If you could end The Vampire Diaries when it was at its peak, how many seasons would it have?

The Vampire Diaries ran for eight full seasons from September 2009 to March 2017, marking a period of genuine Mystic Falls frenzy. Thousands of fans flocked to Comic Cons, put up posters with their favourite characters on their walls, and repeatedly binge-watched the supernatural show time and time again.

However, more than six years later, even the most devoted fans must concede that not all The Vampire Diaries seasons have aged equally well. Indeed, the quality of the writing appears to have gradually declined from season to season. But when did this downward trajectory begin?

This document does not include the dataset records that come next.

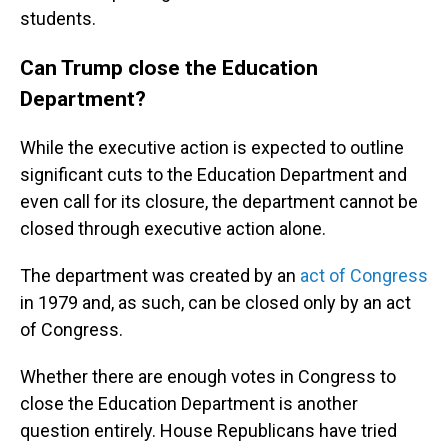
students.
Can Trump close the Education
Department?
While the executive action is expected to outline
significant cuts to the Education Department and
even call for its closure, the department cannot be
closed through executive action alone.
The department was created by an
act of Congress
in 1979 and, as such, can be closed only by an act
of Congress.
Whether there are enough votes in Congress to
close the Education Department is another
question entirely. House Republicans have tried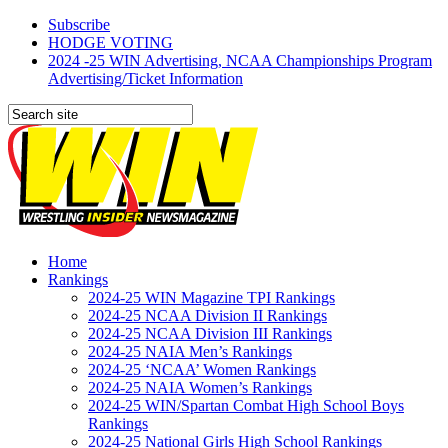
Subscribe
HODGE VOTING
2024 -25 WIN Advertising, NCAA Championships Program
Advertising/Ticket Information
Home
Rankings
2024-25 WIN Magazine TPI Rankings
2024-25 NCAA Division II Rankings
2024-25 NCAA Division III Rankings
2024-25 NAIA Men’s Rankings
2024-25 ‘NCAA’ Women Rankings
2024-25 NAIA Women’s Rankings
2024-25 WIN/Spartan Combat High School Boys
Rankings
2024-25 National Girls High School Rankings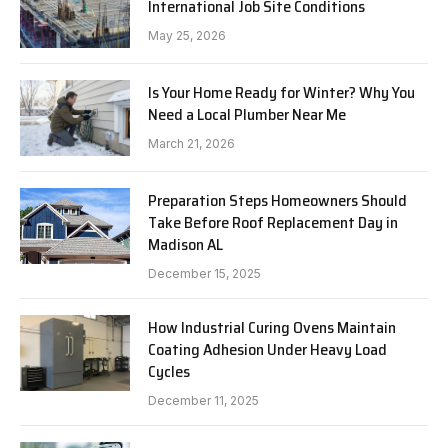
International Job Site Conditions
May 25, 2026
Is Your Home Ready for Winter? Why You
Need a Local Plumber Near Me
March 21, 2026
Preparation Steps Homeowners Should
Take Before Roof Replacement Day in
Madison AL
December 15, 2025
How Industrial Curing Ovens Maintain
Coating Adhesion Under Heavy Load
Cycles
December 11, 2025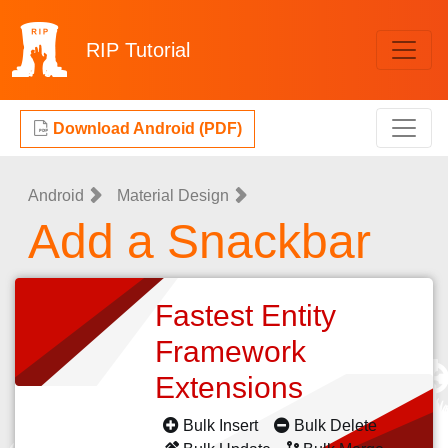
RIP
Tutorial
Download Android (PDF)
Android
Material Design
Add a Snackbar
Fastest Entity
Framework
Extensions
Bulk Insert
Bulk Delete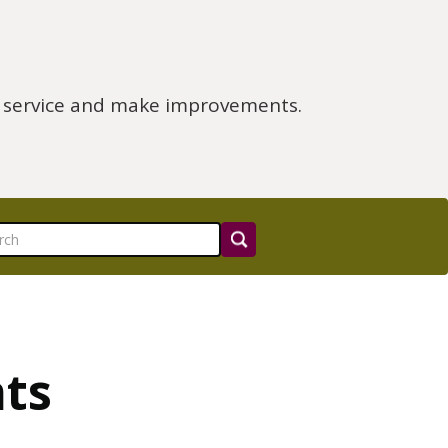
e service and make improvements.
nts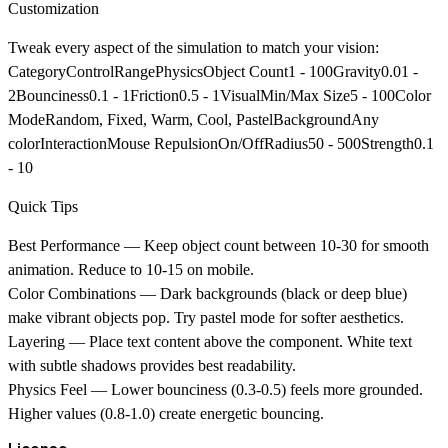
Customization
Tweak every aspect of the simulation to match your vision:
CategoryControlRangePhysics
Object Count1 - 100Gravity0.01 -
2Bounciness0.1 - 1Friction0.5 - 1
Visual
Min/Max Size5 - 100Color
ModeRandom, Fixed, Warm, Cool, PastelBackgroundAny
color
Interaction
Mouse RepulsionOn/OffRadius50 - 500Strength0.1
- 10
Quick Tips
Best Performance
— Keep object count between 10-30 for smooth
animation. Reduce to 10-15 on mobile.
Color Combinations
— Dark backgrounds (black or deep blue)
make vibrant objects pop. Try pastel mode for softer aesthetics.
Layering
— Place text content above the component. White text
with subtle shadows provides best readability.
Physics Feel
— Lower bounciness (0.3-0.5) feels more grounded.
Higher values (0.8-1.0) create energetic bouncing.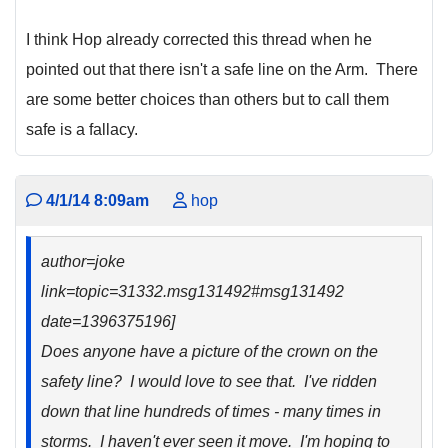
I think Hop already corrected this thread when he
pointed out that there isn't a safe line on the Arm. There
are some better choices than others but to call them
safe is a fallacy.
4/1/14 8:09am
hop
author=joke
link=topic=31332.msg131492#msg131492
date=1396375196]
Does anyone have a picture of the crown on the
safety line? I would love to see that. I've ridden
down that line hundreds of times - many times in
storms. I haven't ever seen it move. I'm hoping to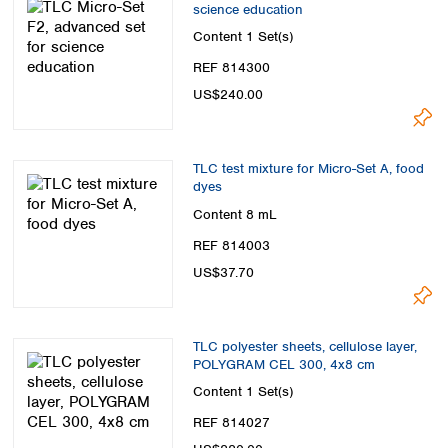
science education
Content
1 Set(s)
REF 814300
US$240.00
TLC test mixture for Micro-Set A, food
dyes
Content
8 mL
REF 814003
US$37.70
TLC polyester sheets, cellulose layer,
POLYGRAM CEL 300, 4x8 cm
Content
1 Set(s)
REF 814027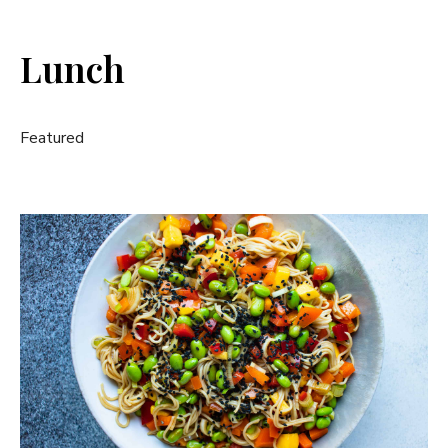
Lunch
Featured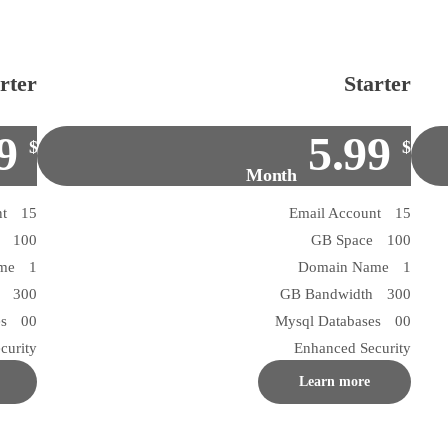
rter
Starter
9
5.99
$
$
Month
15 Email Account
15 Email Account
100 GB Space
100 GB Space
1 Domain Name
1 Domain Name
300 GB Bandwidth
300 GB Bandwidth
00 Mysql Databases
00 Mysql Databases
curity
Enhanced Security
Learn more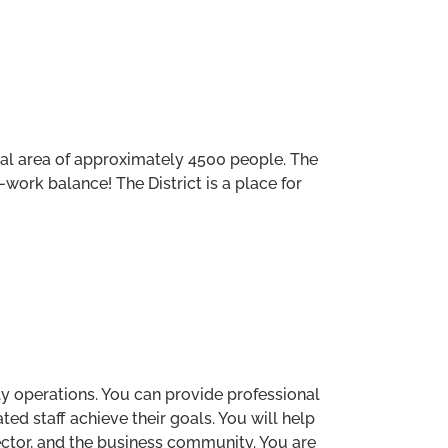
ocal area of approximately 4500 people. The
-work balance! The District is a place for
ily operations. You can provide professional
ted staff achieve their goals. You will help
ector, and the business community. You are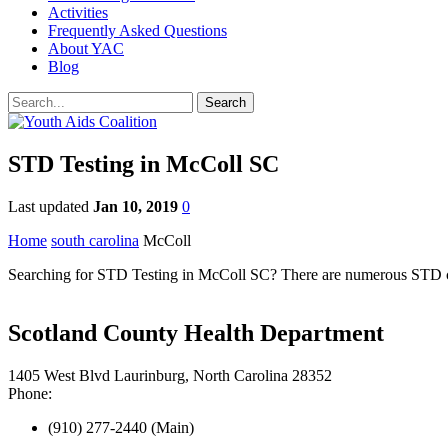
Activities
Frequently Asked Questions
About YAC
Blog
STD Testing in McColl SC
Last updated
Jan 10, 2019
0
Home
south carolina
McColl
Searching for STD Testing in McColl SC? There are numerous STD clin
Scotland County Health Department
1405 West Blvd Laurinburg, North Carolina 28352
Phone:
(910) 277-2440 (Main)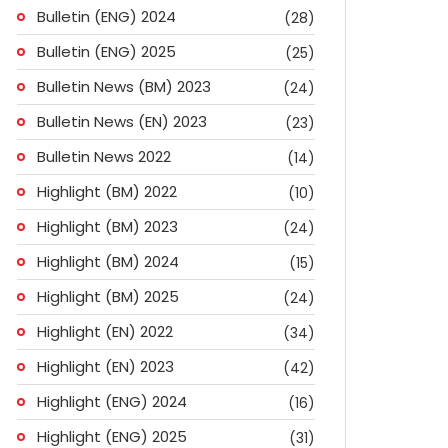
Bulletin (ENG) 2024
(28)
Bulletin (ENG) 2025
(25)
Bulletin News (BM) 2023
(24)
Bulletin News (EN) 2023
(23)
Bulletin News 2022
(14)
Highlight (BM) 2022
(10)
Highlight (BM) 2023
(24)
Highlight (BM) 2024
(15)
Highlight (BM) 2025
(24)
Highlight (EN) 2022
(34)
Highlight (EN) 2023
(42)
Highlight (ENG) 2024
(16)
Highlight (ENG) 2025
(31)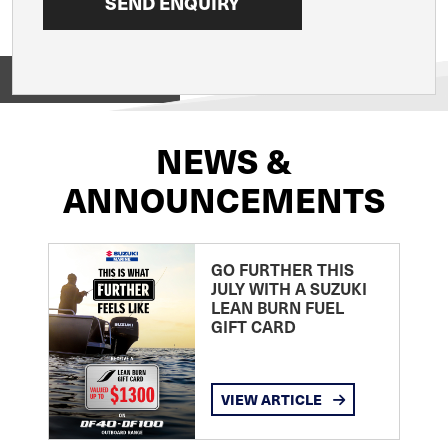
View on
NEWS &
ANNOUNCEMENTS
GO FURTHER THIS
JULY WITH A SUZUKI
LEAN BURN FUEL
GIFT CARD
VIEW ARTICLE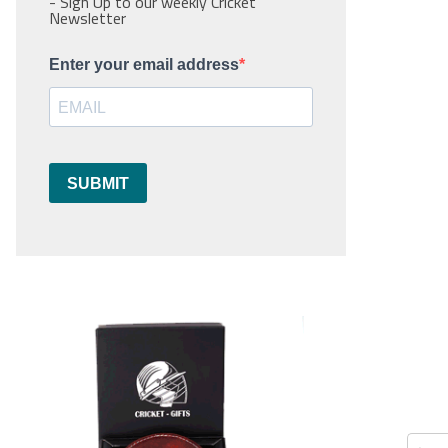
- Sign Up to our weekly Cricket
Newsletter
Enter your email address
SUBMIT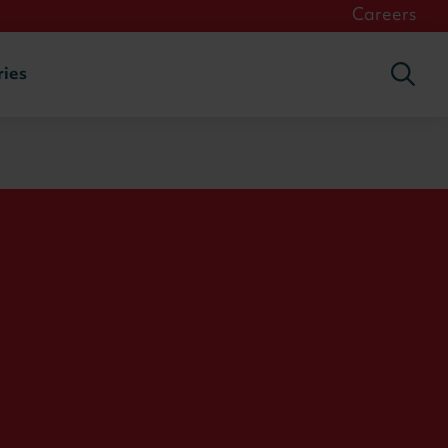
Careers
ries
Togg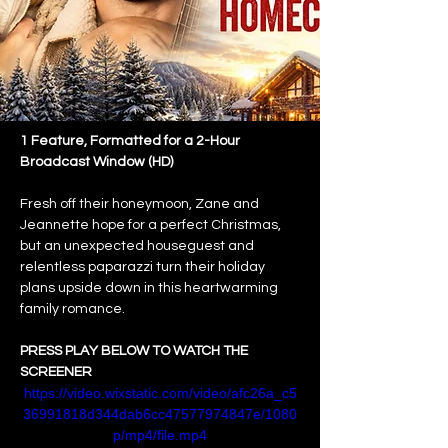
1 Feature, Formatted for a 2-Hour 
Broadcast Window (HD)
Fresh off their honeymoon, Zane and 
Jeannette hope for a perfect Christmas, 
but an unexpected houseguest and 
relentless paparazzi turn their holiday 
plans upside down in this heartwarming 
family romance.
PRESS PLAY BELOW TO WATCH THE 
SCREENER
https://video.wixstatic.com/video/afc26a_c5
36991818d344dab6cc47577974847e/1080
p/mp4/file.mp4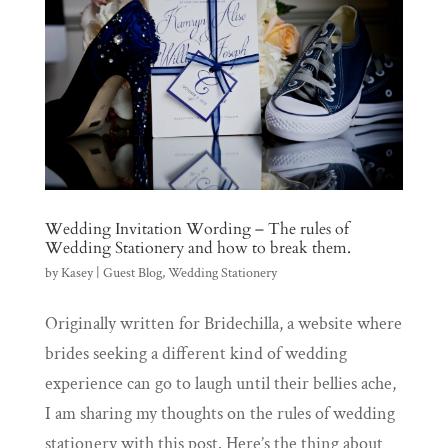
Wedding Invitation Wording – The rules of
Wedding Stationery and how to break them.
by
Kasey
|
Guest Blog
,
Wedding Stationery
Originally written for Bridechilla, a website where
brides seeking a different kind of wedding
experience can go to laugh until their bellies ache,
I am sharing my thoughts on the rules of wedding
stationery with this post. Here’s the thing about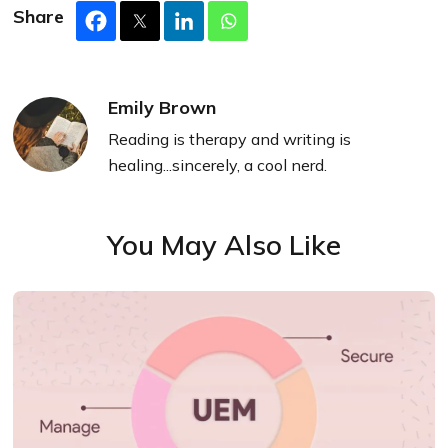
Share
Emily Brown
Reading is therapy and writing is
healing...sincerely, a cool nerd.
You May Also Like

Most viewers agree that the initial three seasons of The CW vampire show were beyond reproach. The narrative of high school student Elena Gilbert encountering the hot and dangerous Salvatores, the vampire brothers, may not have been the most unique, but it worked.

The plot, the dialogue, the performances, and, of course, the chemistry among the love triangle participants made the show highly addictive and irresistible. However, Season 4 squandered it all.

It's undeniable that most fans were drawn to The Vampire Diaries for the romance narrative. The fandom remains staunchly divided between Stelena (Stefan Salvatore and Elena Gilbert) and Delena (Damon Salvatore and Elena Gilbert) shippers. Even the staunchest Delena fans acknowledge that the transition from Stefan to Damon in Season 4 was anything but smooth.

The revelation that Damon was the first to encounter Elena came out of the blue and sent fans into a frenzy. Naturally, this coincided with Elena's transformation into a vampire in the first episode of Season 4, which sabotaged her character development and made her as exasperating as her on-again-off-again relationship with Damon.

The season also introduced a whole bunch of new information that entirely altered the canon as we knew it. The Cure, a Sire Bond, and the Mikaelson family arc all suggest that the post-Season three plot had not been planned ahead but was a random collection of improvised storylines.

Regrettably, things did not improve after that. The show introduced plot lines only to abandon them shortly after, it featured scenes that led nowhere and contributed little to the plot and was flush with inconsistencies in character arcs and relationships.

For me, The Vampire Diaries peaked in Season 3, and I would have ended it with that season's finale (although, in my version, I would have ended it with Elena's death). Everything that came after that was an uninterrupted downward trajectory, at the end of which the show became a pathetic caricature of its former self.